My son has turned just a little many years ago and has decided to turn a pen or two for a school project. He turned a slimline pen the other day and then decided he wanted to turn a fountain pen. It was really great having him come home from school and want to go straight out to the building to work on his pen instead of rushing to his computer or his video games. I hope he continues the enthusiasm. 

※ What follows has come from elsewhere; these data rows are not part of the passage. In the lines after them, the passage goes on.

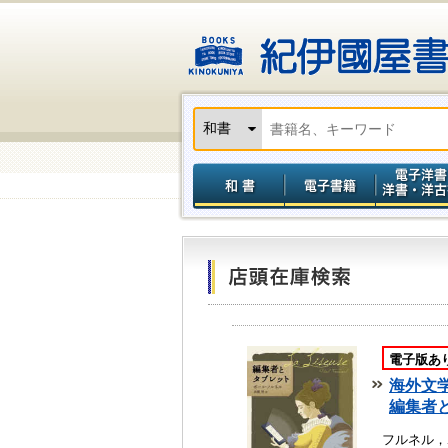
電子版あ
海外文
編集者
フルネル，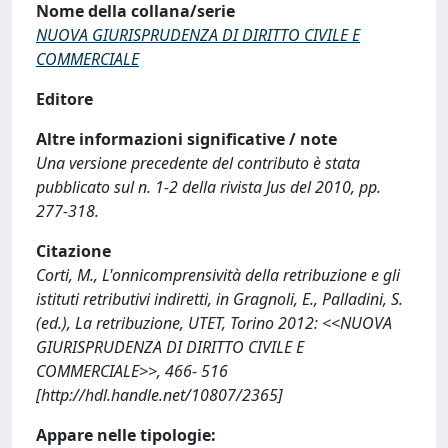
Nome della collana/serie
NUOVA GIURISPRUDENZA DI DIRITTO CIVILE E
COMMERCIALE
Editore
Altre informazioni significative / note
Una versione precedente del contributo è stata
pubblicato sul n. 1-2 della rivista Jus del 2010, pp.
277-318.
Citazione
Corti, M., L'onnicomprensività della retribuzione e gli
istituti retributivi indiretti, in Gragnoli, E., Palladini, S.
(ed.), La retribuzione, UTET, Torino 2012: <<NUOVA
GIURISPRUDENZA DI DIRITTO CIVILE E
COMMERCIALE>>, 466- 516
[http://hdl.handle.net/10807/2365]
Appare nelle tipologie: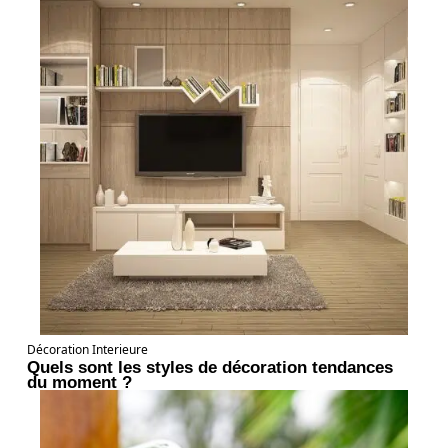
Décoration Interieure
Quels sont les styles de décoration tendances
du moment ?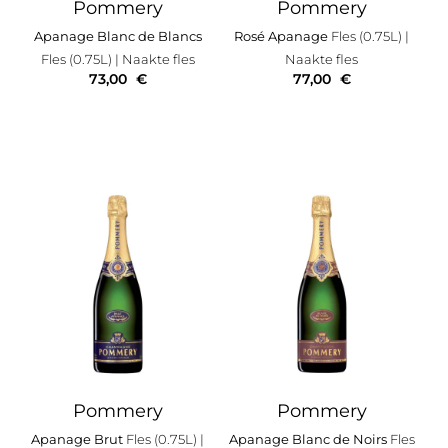
Pommery
Pommery
Apanage Blanc de Blancs
Rosé Apanage
Fles (0.75L)
|
Fles (0.75L)
| Naakte fles
Naakte fles
73,00
€
77,00
€
Pommery
Pommery
Apanage Brut
Fles (0.75L)
|
Apanage Blanc de Noirs
Fles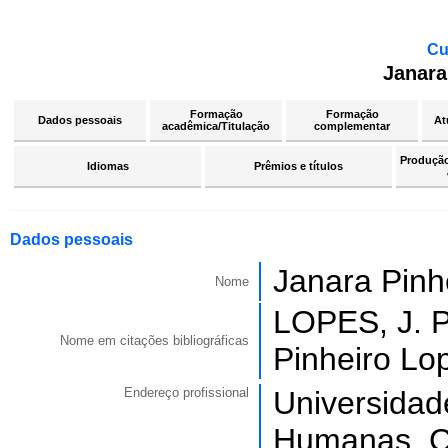
Cu
Janara
Formação
Formação
Dados pessoais
At
acadêmica/Titulação
complementar
Produção 
Idiomas
Prêmios e títulos
Dados pessoais
Janara Pinh
Nome
LOPES, J. P
Nome em citações bibliográficas
Pinheiro Lo
Endereço profissional
Universidad
Humanas, Cu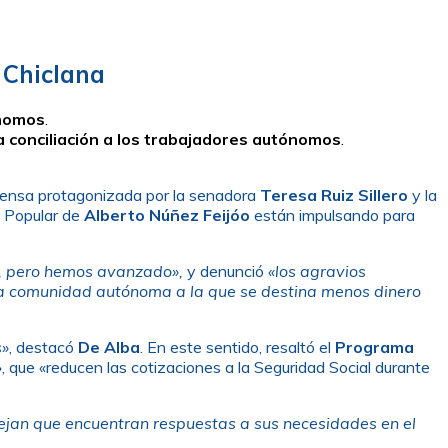
 Chiclana
ónomos
.
la conciliación a los trabajadores autónomos
.
prensa protagonizada por la senadora
Teresa Ruiz Sillero
y la
o Popular de
Alberto Núñez Feijóo
están impulsando para
, pero hemos avanzado»,
y denunció
«los agravios
r la comunidad autónoma a la que se destina menos dinero
s»
, destacó
De Alba
. En este sentido, resaltó el
Programa
»
, que «reducen las cotizaciones a la Seguridad Social durante
lejan que encuentran respuestas a sus necesidades en el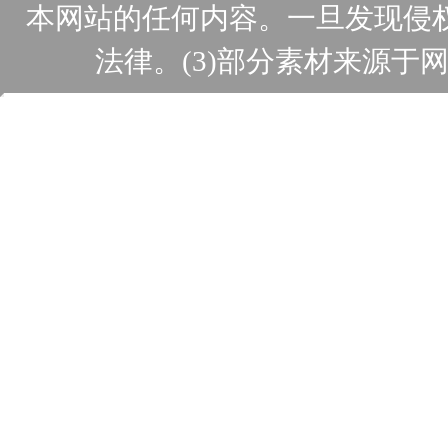
本网站的任何内容。一旦发现侵
法律。(3)部分素材来源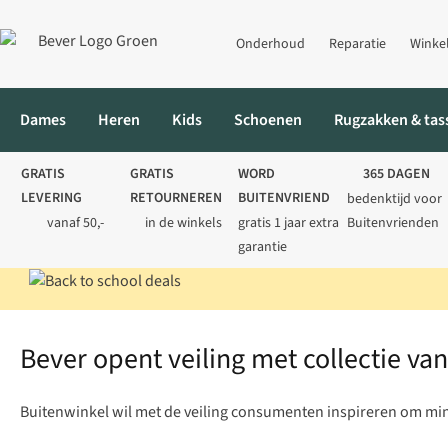
Onderhoud
Reparatie
Winke
Dames
Heren
Kids
Schoenen
Rugzakken & tas
GRATIS
GRATIS
WORD
365 DAGEN
LEVERING
RETOURNEREN
BUITENVRIEND
bedenktijd voor
vanaf 50,-
in de winkels
gratis 1 jaar extra
Buitenvrienden
garantie
Home
Perspagina en nieuws
Bever opent veiling met collectie
Bever opent veiling met collectie va
Buitenwinkel wil met de veiling consumenten inspireren om minde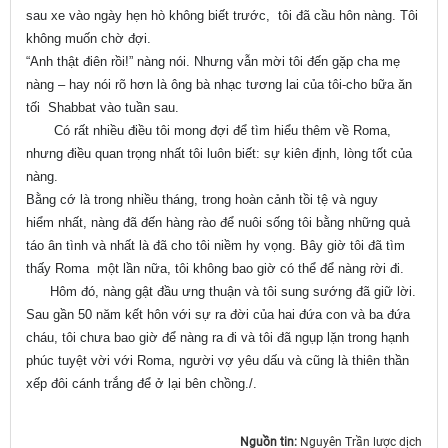
sau xe vào ngày hẹn hò không biết trước, tôi đã cầu hôn nàng. Tôi
không muốn chờ đợi.
“Anh thật điên rồi!” nàng nói. Nhưng vẫn mời tôi đến gặp cha mẹ
nàng – hay nói rõ hơn là ông bà nhạc tương lai của tôi-cho bữa ăn
tối Shabbat vào tuần sau.
Có rất nhiều điều tôi mong đợi để tìm hiểu thêm về Roma,
nhưng điều quan trọng nhất tôi luôn biết: sự kiên định, lòng tốt của
nàng.
Bằng cớ là trong nhiều tháng, trong hoàn cảnh tồi tệ và nguy
hiểm nhất, nàng đã đến hàng rào để nuôi sống tôi bằng những quả
táo ân tình và nhất là đã cho tôi niềm hy vọng. Bây giờ tôi đã tìm
thấy Roma một lần nữa, tôi không bao giờ có thể để nàng rời đi.
Hôm đó, nàng gật đầu ưng thuận và tôi sung sướng đã giữ lời.
Sau gần 50 năm kết hôn với sự ra đời của hai đứa con và ba đứa
cháu, tôi chưa bao giờ để nàng ra đi và tôi đã ngụp lặn trong hạnh
phúc tuyệt vời với Roma, người vợ yêu dấu và cũng là thiên thần
xếp đôi cánh trắng để ở lại bên chồng./.
Nguồn tin:
Nguyên Trần lược dịch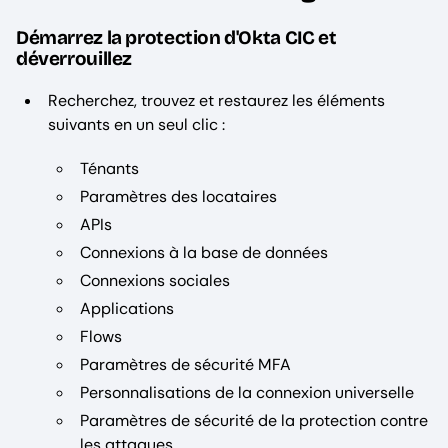
Démarrez la protection d'Okta CIC et
déverrouillez
Recherchez, trouvez et restaurez les éléments
suivants en un seul clic :
Ténants
Paramètres des locataires
APIs
Connexions à la base de données
Connexions sociales
Applications
Flows
Paramètres de sécurité MFA
Personnalisations de la connexion universelle
Paramètres de sécurité de la protection contre
les attaques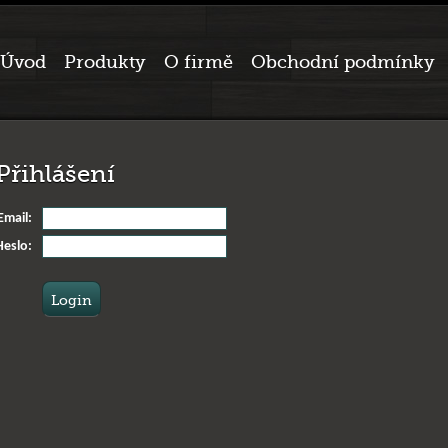
Úvod
Produkty
O firmě
Obchodní podmínky
Přihlášení
Email:
Heslo: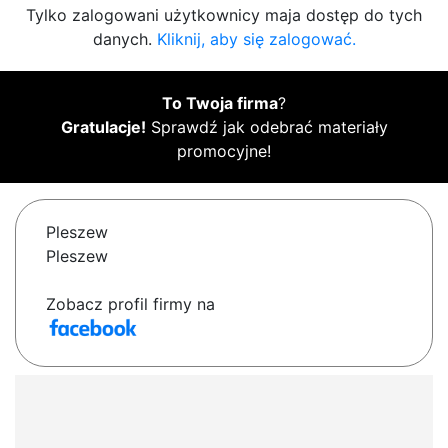
Tylko zalogowani użytkownicy maja dostęp do tych
danych.
Kliknij, aby się zalogować.
To Twoja firma
?
Gratulacje!
Sprawdź jak odebrać materiały
promocyjne!
Pleszew
Pleszew
Zobacz profil firmy na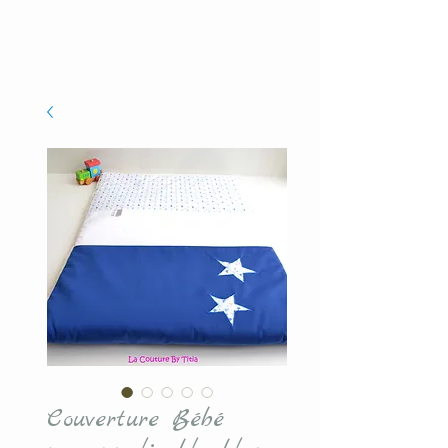
Couverture Bébé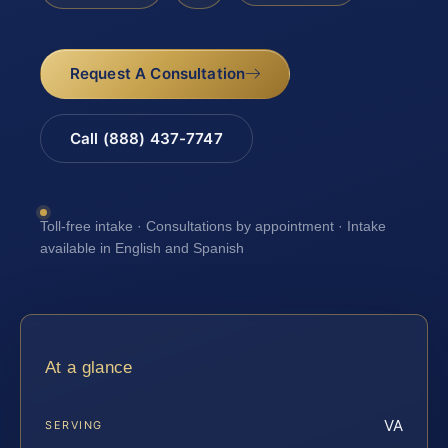
Request A Consultation
Call (888) 437-7747
Toll-free intake · Consultations by appointment · Intake
available in English and Spanish
At a glance
VA
SERVING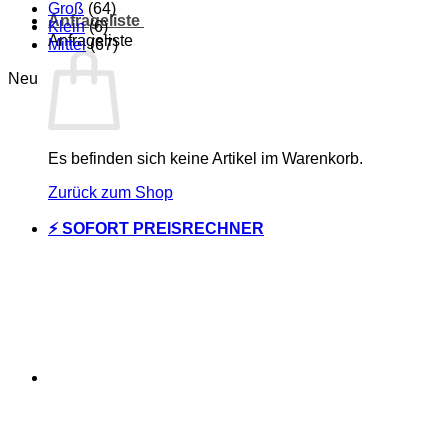
Groß
(64)
Anfrageliste
Klein
(6)
Anfrageliste
Mittel
(67)
Neu
Es befinden sich keine Artikel im Warenkorb.
Zurück zum Shop
⚡ SOFORT PREISRECHNER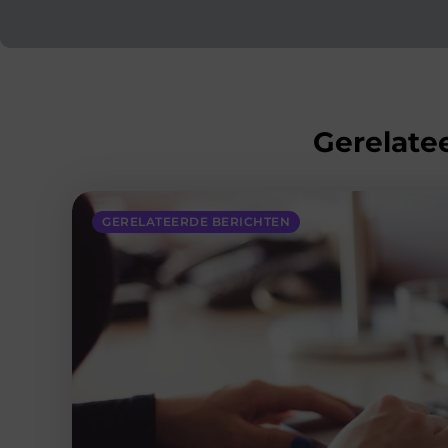
Gerelatee
GERELATEERDE BERICHTEN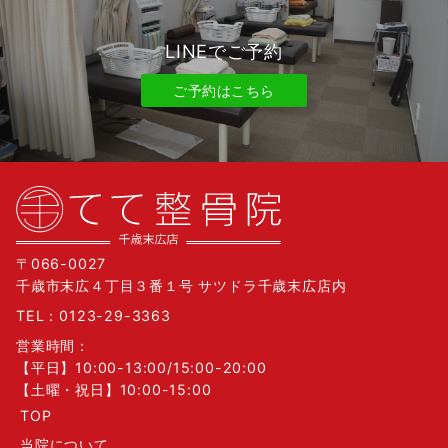
LINEでご予約
ご予約はこちら
〒066-0027
千歳市末広４丁目３番１号 サツドラ千歳末広店内
TEL：
0123-29-3363
営業時間：
【平日】10:00-13:00/15:00-20:00
【土曜・祝日】10:00-15:00
TOP
当院について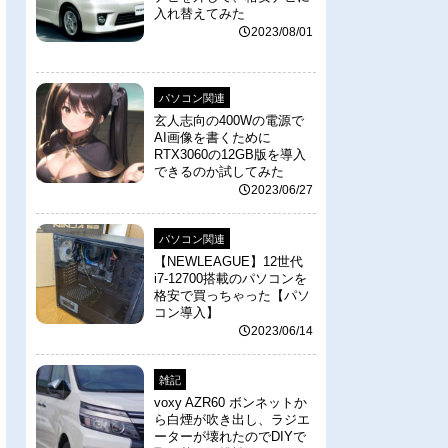
入れ替えてみた
2023/08/01
パソコン関連
玄人志向の400Wの電源で
AI画像を書くために
RTX3060の12GB版を導入
できるのか試してみた
2023/06/27
パソコン関連
【NEWLEAGUE】12世代
i7-12700搭載のパソコンを
格安で買っちゃった【パソ
コン導入】
2023/06/14
雑記
voxy AZR60 ボンネットか
ら白煙が吹き出し、ラジエ
ーターが壊れたのでDIYで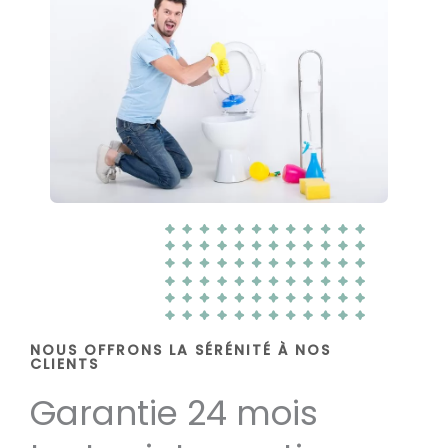
NOUS OFFRONS LA SÉRÉNITÉ À NOS
CLIENTS
Garantie 24 mois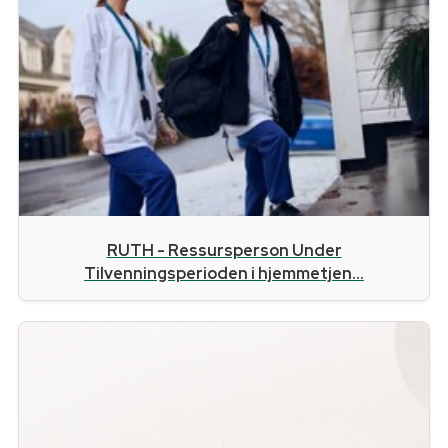
RUTH - Ressursperson Under
Tilvenningsperioden i hjemmetjen...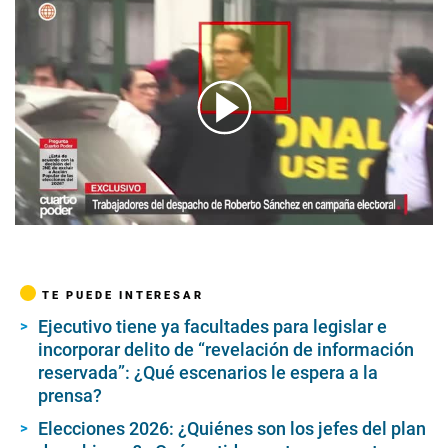
00:00
/
04:59
TE PUEDE INTERESAR
Ejecutivo tiene ya facultades para legislar e
incorporar delito de “revelación de información
reservada”: ¿Qué escenarios le espera a la
prensa?
Elecciones 2026: ¿Quiénes son los jefes del plan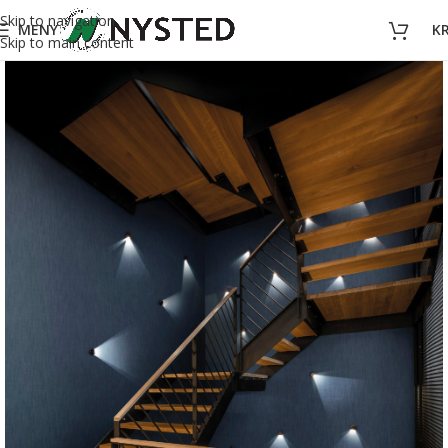
Skip to navigation
MENY
K
Skip to main content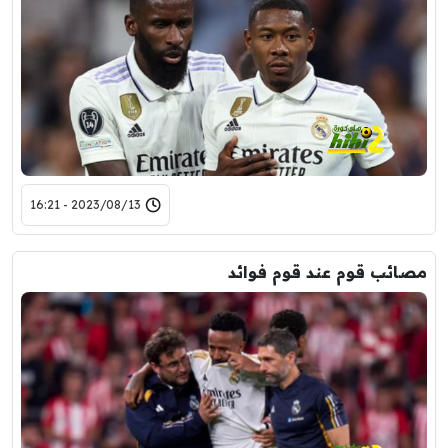
2023/08/13 - 16:21
مصائب قوم عند قوم فوائد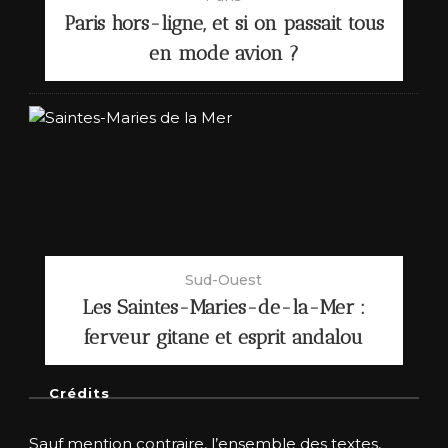
Paris hors-ligne, et si on passait tous
en mode avion ?
Sud-Ouest
Les Saintes-Maries-de-la-Mer :
ferveur gitane et esprit andalou
Crédits
Sauf mention contraire, l’ensemble des textes,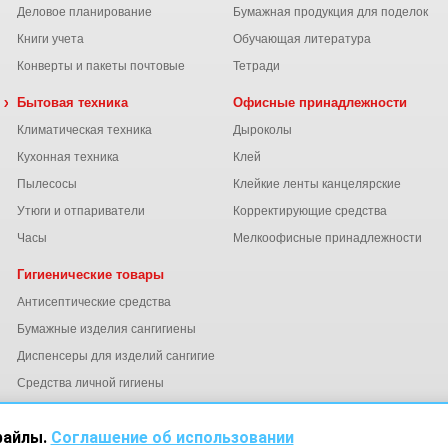
Деловое планирование
Бумажная продукция для поделок
Книги учета
Обучающая литература
Конверты и пакеты почтовые
Тетради
 химия
Бытовая техника
Офисные принадлежности
Климатическая техника
Дыроколы
Кухонная техника
Клей
Пылесосы
Клейкие ленты канцелярские
ы
Утюги и отпариватели
Корректирующие средства
Часы
Мелкоофисные принадлежности
Гигиенические товары
Антисептические средства
Бумажные изделия сангигиены
Диспенсеры для изделий сангигиены
ний
Средства личной гигиены
Электросушители для рук
файлы.
Соглашение об использовании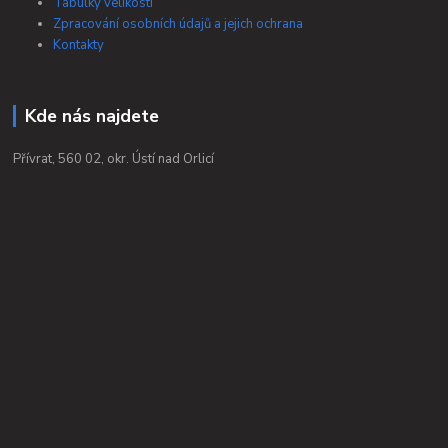
Tabulky velikostí
Zpracování osobních údajů a jejich ochrana
Kontakty
Kde nás najdete
Přívrat, 560 02, okr. Ústí nad Orlicí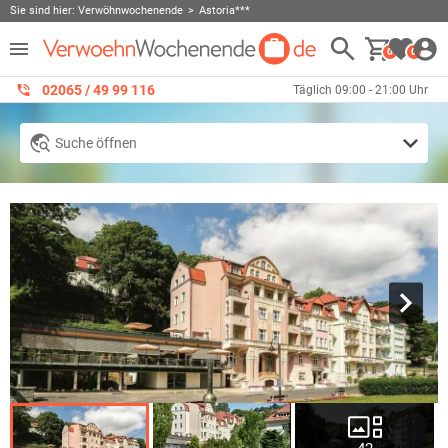
Sie sind hier:
Verwöhnwochenende
Astoria***
0
0
02065 / 49 ‌99 116
Täglich 09:00 - 21:00 Uhr
Suche öffnen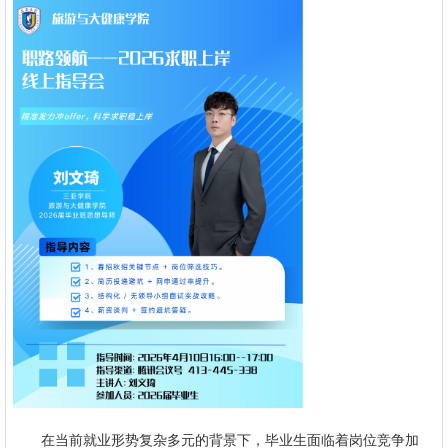
在当前就业形势复杂多元的背景下，毕业生面临着岗位竞争加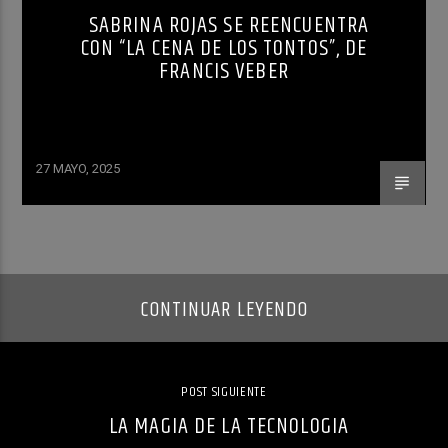
SABRINA ROJAS SE REENCUENTRA
CON “LA CENA DE LOS TONTOS”, DE
FRANCIS VEBER
27 MAYO, 2025
CONTINUAR LEYENDO
POST SIGUIENTE
LA MAGIA DE LA TECNOLOGIA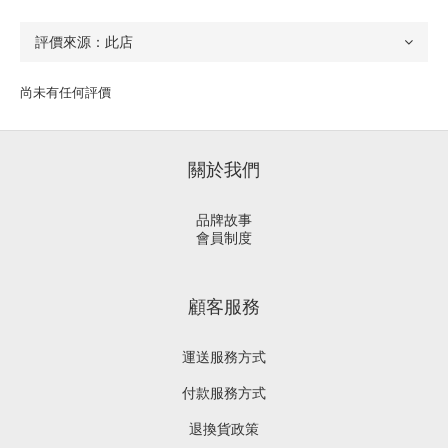
尚未有任何評價
關於我們
品牌故事
會員制度
顧客服務
運送服務方式
付款服務方式
退換貨政策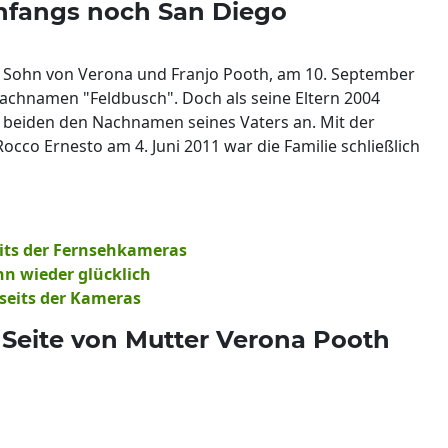
nfangs noch San Diego
 Sohn von Verona und Franjo Pooth, am 10. September
Nachnamen "Feldbusch". Doch als seine Eltern 2004
 beiden den Nachnamen seines Vaters an. Mit der
cco Ernesto am 4. Juni 2011 war die Familie schließlich
seits der Fernsehkameras
n wieder glücklich
bseits der Kameras
 Seite von Mutter Verona Pooth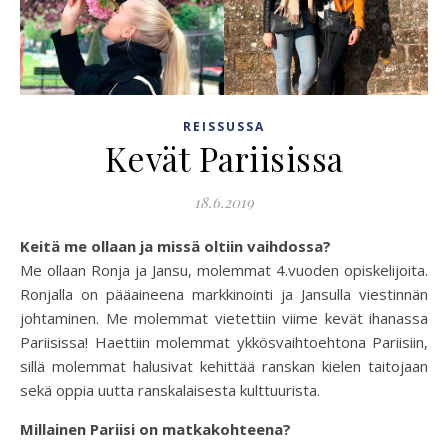
REISSUSSA
Kevät Pariisissa
18.6.2019
Keitä me ollaan ja missä oltiin vaihdossa?
Me ollaan Ronja ja Jansu, molemmat 4.vuoden opiskelijoita.
Ronjalla on pääaineena markkinointi ja Jansulla viestinnän
johtaminen. Me molemmat vietettiin viime kevät ihanassa
Pariisissa! Haettiin molemmat ykkösvaihtoehtona Pariisiin,
sillä molemmat halusivat kehittää ranskan kielen taitojaan
sekä oppia uutta ranskalaisesta kulttuurista.
Millainen Pariisi on matkakohteena?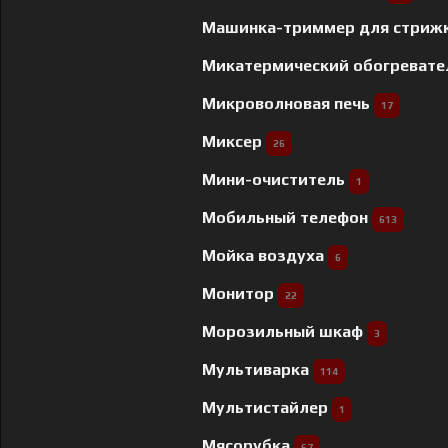
Машинка-триммер для стриж
Микатермический обогреват
Микроволновая печь
17
Миксер
26
Мини-очиститель
1
Мобильный телефон
613
Мойка воздуха
6
Монитор
22
Морозильный шкаф
3
Мультиварка
114
Мультистайлер
1
Мясорубка
67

Here's a picture of his pen. He turned it out of a burl pen blank I had bought many years ago at Woodcraft. He is very proud of it.


----------



## speckle-catcher (May 20, 2004)

nice!

once I get a few slimlines turned out - I want to try some of the nicer pen kits.


----------



## Hooked (Oct 15, 2004)

Very nice work. Congrats on the project.


----------



## Bobby (May 21, 2004)

very nice pen. Reminds me I got to go turn some pens today.


----------



## bill (May 21, 2004)

Very nice.


----------



## trodery (Sep 13, 2006)

Nice! You should be proud of him.


----------



## mr bill (Apr 1, 2006)

Great Job!!!

And pat yourself on the back, for nurturing his interest. We need more "young" woodturners. The American Association of Woodturners is really big on youth outreach programs, and usually it all starts with pens. The fact that you and your husband and son all do woodturning builds enthusiasm, and *enthusiasm builds enthusiasm*. Case in point, this forum. Look how many "readers" have gotten a lathe and started "turning". Keep up the good work!!

BTW it was nice meeting and spending time with you and your husband and son at the woodworking show.


----------